European shares slipped on Friday, dragged down by weaker banks, but British stocks managed to hit new records as sterling slid on a poll showing a narrower lead for the ruling party less than two weeks before a general election.
European shares slipped on Friday, dragged down by weaker banks, but British stocks managed to hit new records as sterling slid on a poll showing a narrower lead for the ruling party less than two weeks before a general election. Sterling dived more than half a percent against both the dollar and euro after the poll showed Prime Minister Theresa May’s lead down to just 5 percentage points over the opposition Labour Party.
The pan-European STOXX 600 index fell 0.5 percent and euro zone blue chips fell 0.7 percent by 0922 GMT, while in London both the main FTSE 100 benchmark and mid caps nudged higher to hit fresh record highs.
“The UK will hold a snap general election in less than two weeks and the political uncertainties should further weigh on the pound,” said LCG analyst Ipek Ozkardeskaya in a note. A weaker sterling supports export-oriented companies but also makes London-listed stocks cheaper to overseas investors.
Also helping British shares were gains in Spirax-Sarco, which rose 7.1 percent to a record high after the engineering firm agreed to buy US thermal technology firm Chromalox for $415 million. Business media group Informa rose as brokers cheered to its results, while Restaurant Group following an upbeat trading update.
In Europe, banks were the biggest sectoral faller with their index down 1.3 percent to a one-week low.

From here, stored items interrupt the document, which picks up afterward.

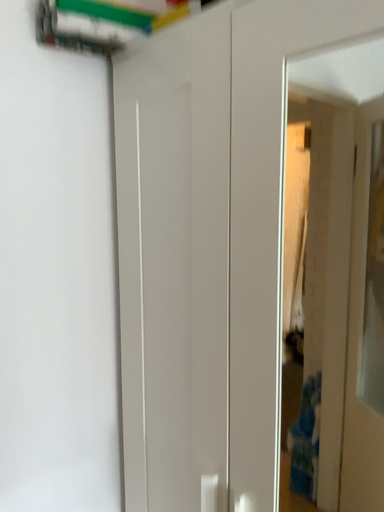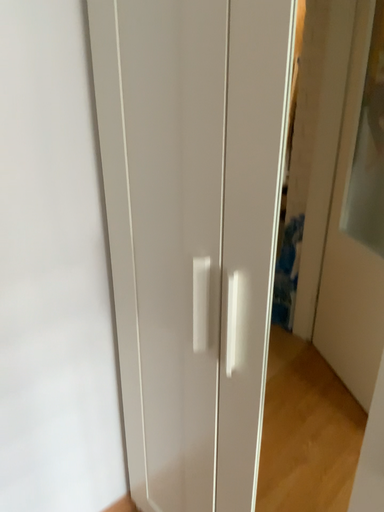 Question: How did the camera likely rotate when shooting the video?

Choices:
 (A) rotated upward
 (B) rotated downward

Answer: (B) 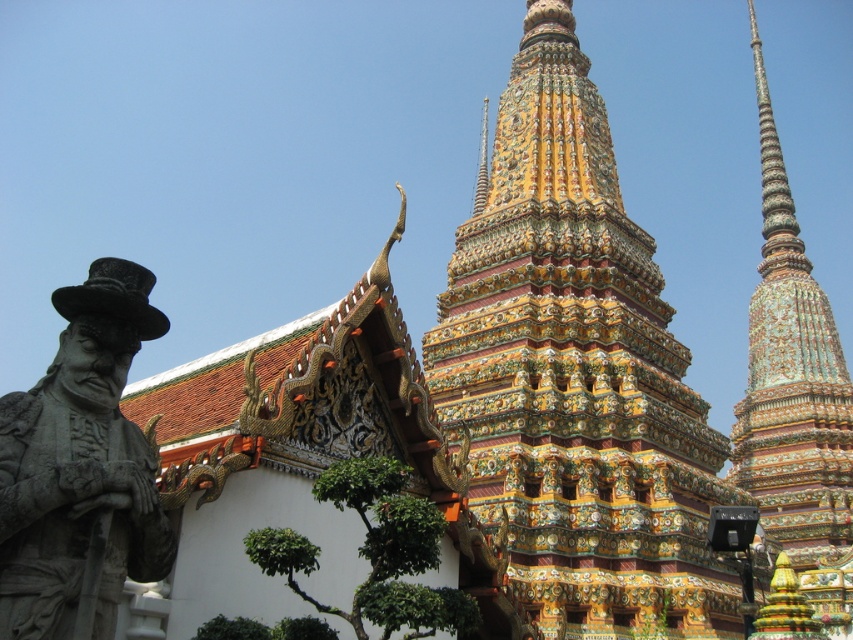 You are a tourist standing in front of the temple complex. You notice the multicolored mosaic temple at center and the gray stone statue at left. Which structure is taller?

The multicolored mosaic temple at center is much taller than the gray stone statue at left.

You are standing in front of the temple structure and want to take a photo of the multicolored mosaic stupa at center without the gray stone statue at left appearing in the background. Is the statue currently positioned in a way that would block your view of the stupa?

The gray stone statue at left is in front of the multicolored mosaic stupa at center, so it would block the view of the stupa. To take a photo without the statue in the background, you would need to move around it or adjust your angle to ensure the stupa is visible behind it. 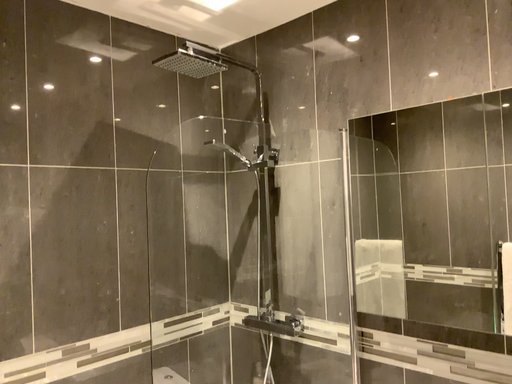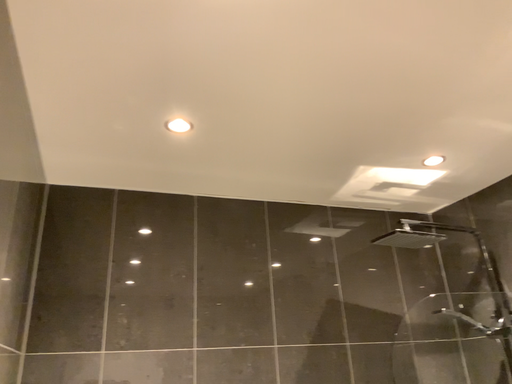 Question: Which way did the camera rotate in the video?

Choices:
 (A) rotated upward
 (B) rotated downward

Answer: (A) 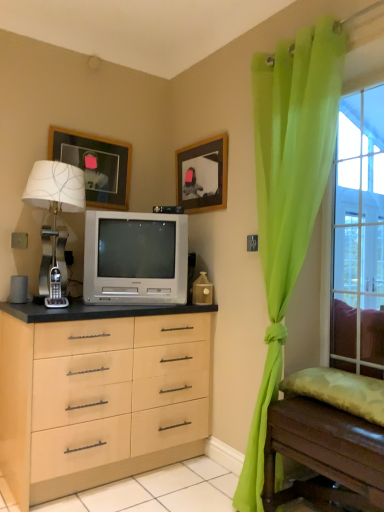 Question: In the image, is wooden picture frame at upper left, the first picture frame when ordered from left to right, positioned in front of or behind green sheer curtain at right?

Choices:
 (A) behind
 (B) front

Answer: (A)

Question: From a real-world perspective, relative to green sheer curtain at right, is wooden picture frame at upper left, the first picture frame when ordered from left to right, vertically above or below?

Choices:
 (A) below
 (B) above

Answer: (B)

Question: Which object is positioned farthest from the wooden picture frame at upper left, the first picture frame when ordered from left to right?

Choices:
 (A) clear glass window at right
 (B) wooden table at lower right
 (C) green sheer curtain at right
 (D) satin silver television at center
 (E) silver metallic table lamp at left

Answer: (A)

Question: Estimate the real-world distances between objects in this image. Which object is farther from the satin silver television at center?

Choices:
 (A) wooden table at lower right
 (B) green sheer curtain at right
 (C) wooden picture frame at upper center, which is the first picture frame in right-to-left order
 (D) wooden picture frame at upper left, arranged as the 2th picture frame when viewed from the right
 (E) clear glass window at right

Answer: (E) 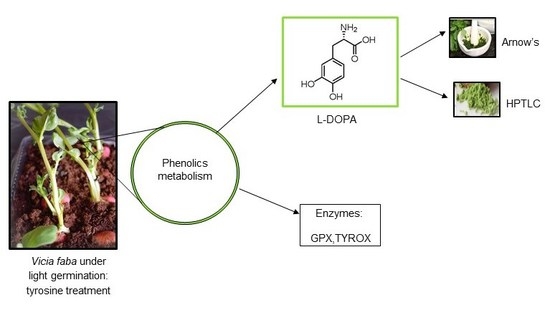 Find the location of `bowl like object used to crush the leaves called a mortar`. bowl like object used to crush the leaves called a mortar is located at coordinates (482, 49). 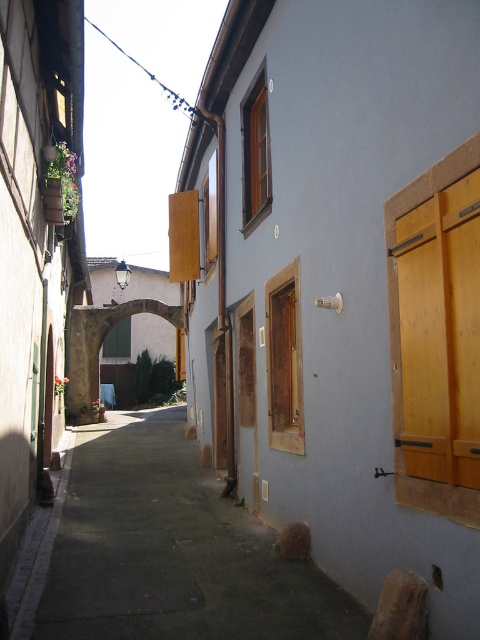 The width and height of the screenshot is (480, 640). What do you see at coordinates (172, 550) in the screenshot?
I see `smooth concrete sidewalk at center` at bounding box center [172, 550].

Consider the image. Can you confirm if smooth concrete sidewalk at center is taller than yellow wood shutters at right?

No.

Is point (208, 492) less distant than point (400, 499)?

No, (208, 492) is further to viewer.

I want to click on smooth concrete sidewalk at center, so click(172, 550). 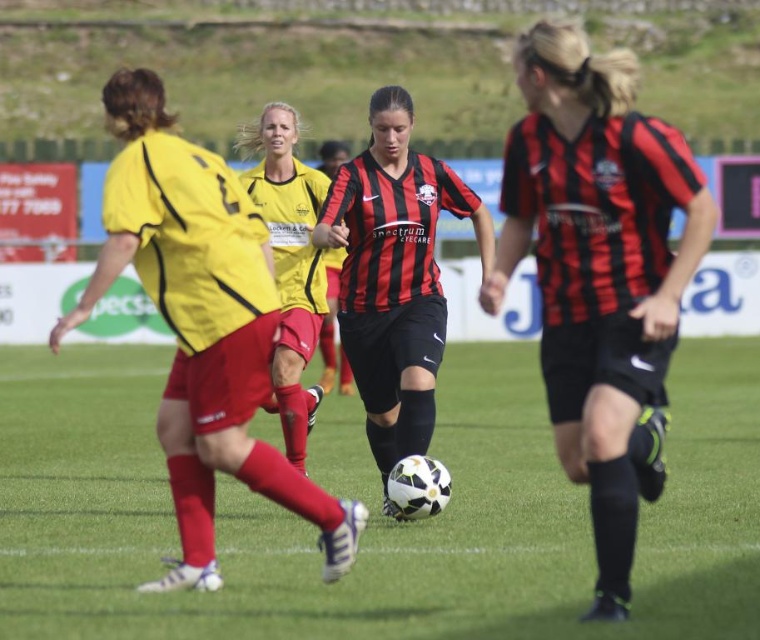 Consider the image. You are a soccer player positioned at the center of the field. You need to pass the ball to your teammate wearing matte black shorts at center. What are the coordinates where you should aim your pass?

The coordinates to aim the pass are at point (x=599, y=273), where the matte black shorts at center are located. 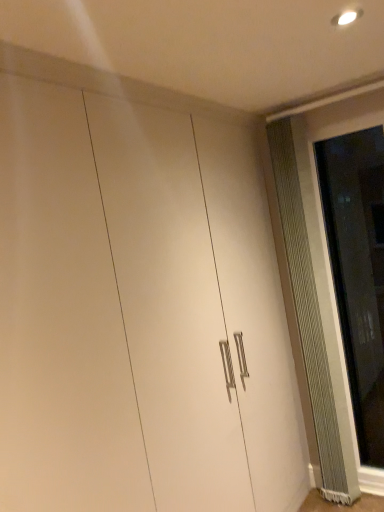 I want to click on metallic ribbed radiator at right, so click(313, 308).

The width and height of the screenshot is (384, 512). Describe the element at coordinates (313, 308) in the screenshot. I see `metallic ribbed radiator at right` at that location.

This screenshot has width=384, height=512. I want to click on clear glass screen door at right, so click(x=358, y=271).

What do you see at coordinates (358, 271) in the screenshot?
I see `clear glass screen door at right` at bounding box center [358, 271].

In order to face clear glass screen door at right, should I rotate leftwards or rightwards?

Rotate right and turn 22.482 degrees.

Measure the distance between clear glass screen door at right and camera.

A distance of 2.15 meters exists between clear glass screen door at right and camera.

This screenshot has width=384, height=512. In order to click on metallic ribbed radiator at right in this screenshot , I will do `click(313, 308)`.

Is clear glass screen door at right to the left of metallic ribbed radiator at right from the viewer's perspective?

Incorrect, clear glass screen door at right is not on the left side of metallic ribbed radiator at right.

Does clear glass screen door at right lie behind metallic ribbed radiator at right?

No, clear glass screen door at right is in front of metallic ribbed radiator at right.

Between point (355, 149) and point (302, 137), which one is positioned behind?

Point (355, 149)

From the image's perspective, which is above, clear glass screen door at right or metallic ribbed radiator at right?

clear glass screen door at right, from the image's perspective.

From a real-world perspective, is clear glass screen door at right beneath metallic ribbed radiator at right?

Yes.

Which object is thinner, clear glass screen door at right or metallic ribbed radiator at right?

Thinner between the two is clear glass screen door at right.

Considering the relative sizes of clear glass screen door at right and metallic ribbed radiator at right in the image provided, is clear glass screen door at right shorter than metallic ribbed radiator at right?

Correct, clear glass screen door at right is not as tall as metallic ribbed radiator at right.

Is clear glass screen door at right smaller than metallic ribbed radiator at right?

Indeed, clear glass screen door at right has a smaller size compared to metallic ribbed radiator at right.

Is metallic ribbed radiator at right completely or partially inside clear glass screen door at right?

No, metallic ribbed radiator at right is not inside clear glass screen door at right.

Would you consider clear glass screen door at right to be distant from metallic ribbed radiator at right?

clear glass screen door at right is actually quite close to metallic ribbed radiator at right.

Is clear glass screen door at right aimed at metallic ribbed radiator at right?

No, clear glass screen door at right is not aimed at metallic ribbed radiator at right.

How different are the orientations of clear glass screen door at right and metallic ribbed radiator at right in degrees?

They differ by 0.0527 degrees in their facing directions.

How distant is clear glass screen door at right from metallic ribbed radiator at right?

clear glass screen door at right and metallic ribbed radiator at right are 15.79 inches apart from each other.

Where is `radiator positioned vertically above the clear glass screen door at right (from a real-world perspective)`? radiator positioned vertically above the clear glass screen door at right (from a real-world perspective) is located at coordinates (313, 308).

Which is more to the right, metallic ribbed radiator at right or clear glass screen door at right?

clear glass screen door at right.

Is the position of metallic ribbed radiator at right more distant than that of clear glass screen door at right?

Yes, metallic ribbed radiator at right is further from the viewer.

Between point (326, 497) and point (376, 253), which one is positioned in front?

Point (326, 497)

From the image's perspective, is metallic ribbed radiator at right under clear glass screen door at right?

Yes, from the image's perspective, metallic ribbed radiator at right is below clear glass screen door at right.

From a real-world perspective, is metallic ribbed radiator at right under clear glass screen door at right?

Incorrect, from a real-world perspective, metallic ribbed radiator at right is higher than clear glass screen door at right.

In terms of width, does metallic ribbed radiator at right look wider or thinner when compared to clear glass screen door at right?

Clearly, metallic ribbed radiator at right has more width compared to clear glass screen door at right.

Which of these two, metallic ribbed radiator at right or clear glass screen door at right, stands shorter?

clear glass screen door at right.

Looking at the image, does metallic ribbed radiator at right seem bigger or smaller compared to clear glass screen door at right?

Clearly, metallic ribbed radiator at right is larger in size than clear glass screen door at right.

Is metallic ribbed radiator at right situated inside clear glass screen door at right or outside?

metallic ribbed radiator at right exists outside the volume of clear glass screen door at right.

Would you say metallic ribbed radiator at right is a long distance from clear glass screen door at right?

No, there isn't a large distance between metallic ribbed radiator at right and clear glass screen door at right.

Is metallic ribbed radiator at right looking in the opposite direction of clear glass screen door at right?

No.

How much distance is there between metallic ribbed radiator at right and clear glass screen door at right?

metallic ribbed radiator at right is 40.10 centimeters away from clear glass screen door at right.

I want to click on screen door below the metallic ribbed radiator at right (from a real-world perspective), so click(x=358, y=271).

The width and height of the screenshot is (384, 512). What are the coordinates of `radiator on the left of clear glass screen door at right` in the screenshot? It's located at (313, 308).

Where is `radiator below the clear glass screen door at right (from the image's perspective)`? The height and width of the screenshot is (512, 384). radiator below the clear glass screen door at right (from the image's perspective) is located at coordinates (313, 308). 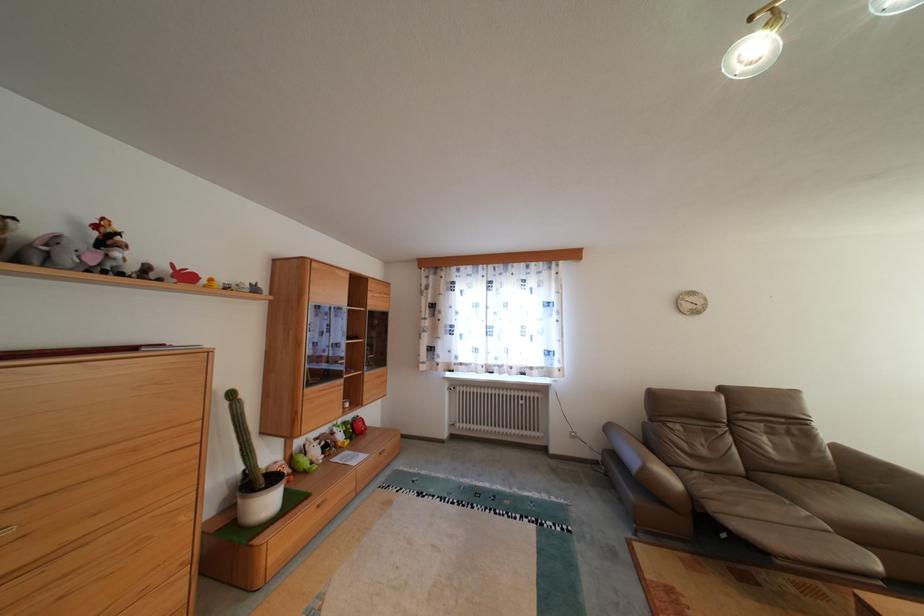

Traders cited worries over the political situation in Italy and concerns surrounding ailing regional banks Popolare di Vicenza and Veneto Banca, even though the county’s economy minister sought to reassure investors on Thursday that they will not be hit in any rescue of the two banks.
In the sector, Italy’s UniCredit was the biggest faller, down 2.1 percent, while among the top 10 losers were also France’s Societe Generale, Germany’s Deutsche Bank and Sabadell of Spain. Exane analysts also flagged “uninspiring newsflow” from global regulators of the Basel Committee. A top official said on Thursday they would soon finalise rules to ensure banks hold enough capital to withstand rocky markets without taxpayer aid.
The oil & gas index fell 1.1 percent after OPEC extended output cuts but disappointed investors betting on longer or larger curbs, while oil prices recovered only part of the heavy slump seen on Thursday. British oilfield services firm Petrofac fell more 4 percent after several brokers more than halved their price targets on the stock. The company lost one-third of its market value in the previous session after it suspended its chief operating office in response to a British investigation into alleged bribery, corruption and money laundering.